====== Provided entries
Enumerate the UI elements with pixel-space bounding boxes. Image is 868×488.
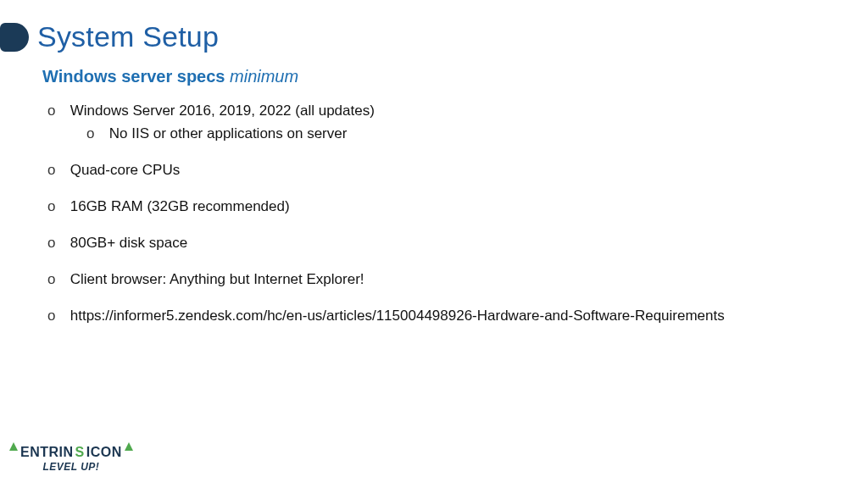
list-item-text: No IIS or other applications on server [109,125,348,144]
bullet-marker-icon: o [47,102,66,121]
bullet-marker-icon: o [47,307,66,326]
list-item: o Quad-core CPUs [47,161,826,180]
title-row: System Setup [0,20,826,53]
title-bullet-icon [0,23,29,52]
list-item-text: https://informer5.zendesk.com/hc/en-us/a… [70,307,725,326]
bullet-marker-icon: o [47,197,66,217]
subtitle-bold: Windows server specs [42,67,225,86]
bullet-list: o Windows Server 2016, 2019, 2022 (all u… [47,102,826,326]
arrow-up-icon [9,442,18,451]
slide-title: System Setup [37,20,219,53]
logo-wordmark: ENTRINSICON [8,445,134,460]
logo-part-3: ICON [86,445,122,460]
arrow-up-icon [125,442,133,451]
bullet-marker-icon: o [47,161,66,180]
sub-bullet-list: o No IIS or other applications on server [86,125,826,144]
list-item: o No IIS or other applications on server [86,125,826,144]
brand-logo: ENTRINSICON LEVEL UP! [8,445,134,473]
list-item-text: Quad-core CPUs [70,161,180,180]
list-item-text: 80GB+ disk space [70,234,187,253]
list-item-text: 16GB RAM (32GB recommended) [70,197,290,217]
list-item: o Windows Server 2016, 2019, 2022 (all u… [47,102,826,144]
list-item-text: Windows Server 2016, 2019, 2022 (all upd… [70,102,375,121]
bullet-marker-icon: o [47,270,66,290]
slide: System Setup Windows server specs minimu… [0,0,868,488]
logo-tagline: LEVEL UP! [8,461,134,473]
logo-part-1: ENTRIN [20,445,74,460]
logo-part-2: S [75,445,85,460]
list-item: o Client browser: Anything but Internet … [47,270,826,290]
list-item: o 80GB+ disk space [47,234,826,253]
list-item: o 16GB RAM (32GB recommended) [47,197,826,217]
slide-subtitle: Windows server specs minimum [42,67,826,86]
bullet-marker-icon: o [47,234,66,253]
bullet-marker-icon: o [86,125,105,144]
subtitle-italic: minimum [230,67,298,86]
list-item: o https://informer5.zendesk.com/hc/en-us… [47,307,826,326]
list-item-text: Client browser: Anything but Internet Ex… [70,270,364,290]
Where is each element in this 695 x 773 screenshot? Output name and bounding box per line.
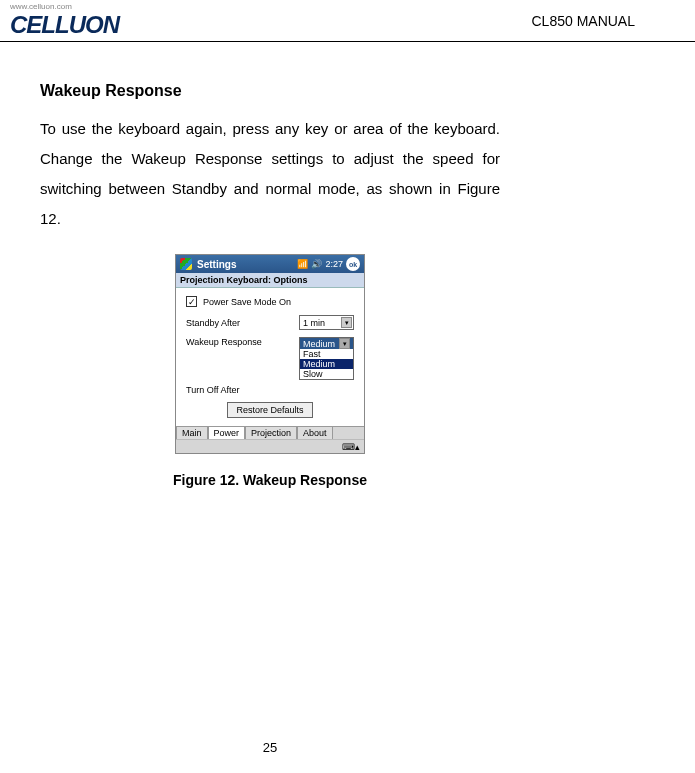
row-turnoff: Turn Off After	[186, 385, 354, 395]
powersave-checkbox[interactable]: ✓	[186, 296, 197, 307]
brand-logo: CELLUON	[10, 11, 119, 39]
screenshot-tabs: Main Power Projection About	[176, 426, 364, 439]
clock-text: 2:27	[325, 259, 343, 269]
chevron-down-icon: ▾	[339, 338, 350, 349]
page-number: 25	[0, 740, 540, 755]
turnoff-label: Turn Off After	[186, 385, 354, 395]
wakeup-option-fast[interactable]: Fast	[300, 349, 353, 359]
brand-block: www.celluon.com CELLUON	[10, 2, 119, 39]
row-standby: Standby After 1 min ▾	[186, 315, 354, 330]
standby-select[interactable]: 1 min ▾	[299, 315, 354, 330]
screenshot-body: ✓ Power Save Mode On Standby After 1 min…	[176, 288, 364, 426]
status-area: 📶 🔊 2:27 ok	[297, 257, 360, 271]
manual-title: CL850 MANUAL	[532, 13, 636, 29]
chevron-down-icon: ▾	[341, 317, 352, 328]
restore-defaults-button[interactable]: Restore Defaults	[227, 402, 312, 418]
ok-button[interactable]: ok	[346, 257, 360, 271]
screenshot-title: Settings	[197, 259, 236, 270]
figure-caption: Figure 12. Wakeup Response	[173, 472, 367, 488]
page-header: www.celluon.com CELLUON CL850 MANUAL	[0, 0, 695, 42]
speaker-icon: 🔊	[311, 259, 322, 269]
section-title: Wakeup Response	[40, 82, 500, 100]
tab-power[interactable]: Power	[208, 426, 246, 439]
keyboard-icon[interactable]: ⌨▴	[342, 442, 360, 452]
screenshot-subtitle: Projection Keyboard: Options	[176, 273, 364, 288]
standby-value: 1 min	[303, 318, 325, 328]
standby-label: Standby After	[186, 318, 293, 328]
wakeup-selected: Medium ▾	[300, 338, 353, 349]
wakeup-option-slow[interactable]: Slow	[300, 369, 353, 379]
row-wakeup: Wakeup Response Medium ▾ Fast Medium Slo…	[186, 337, 354, 380]
content-area: Wakeup Response To use the keyboard agai…	[0, 42, 560, 488]
brand-url: www.celluon.com	[10, 2, 119, 11]
screenshot-titlebar: Settings 📶 🔊 2:27 ok	[176, 255, 364, 273]
figure-wrap: Settings 📶 🔊 2:27 ok Projection Keyboard…	[40, 254, 500, 488]
sip-bar: ⌨▴	[176, 439, 364, 453]
wakeup-option-medium[interactable]: Medium	[300, 359, 353, 369]
tab-main[interactable]: Main	[176, 426, 208, 439]
tab-projection[interactable]: Projection	[245, 426, 297, 439]
row-powersave: ✓ Power Save Mode On	[186, 296, 354, 307]
section-body: To use the keyboard again, press any key…	[40, 114, 500, 234]
start-icon	[180, 258, 192, 270]
antenna-icon: 📶	[297, 259, 308, 269]
wakeup-label: Wakeup Response	[186, 337, 293, 347]
tab-about[interactable]: About	[297, 426, 333, 439]
powersave-label: Power Save Mode On	[203, 297, 291, 307]
wakeup-select[interactable]: Medium ▾ Fast Medium Slow	[299, 337, 354, 380]
device-screenshot: Settings 📶 🔊 2:27 ok Projection Keyboard…	[175, 254, 365, 454]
============
### What you have to do
Gather every line from the entries above where the word "Client" appears, and copy them.

### Exercise answer
list-item: o Client browser: Anything but Internet … [47,270,826,290]
list-item-text: Client browser: Anything but Internet Ex… [70,270,364,290]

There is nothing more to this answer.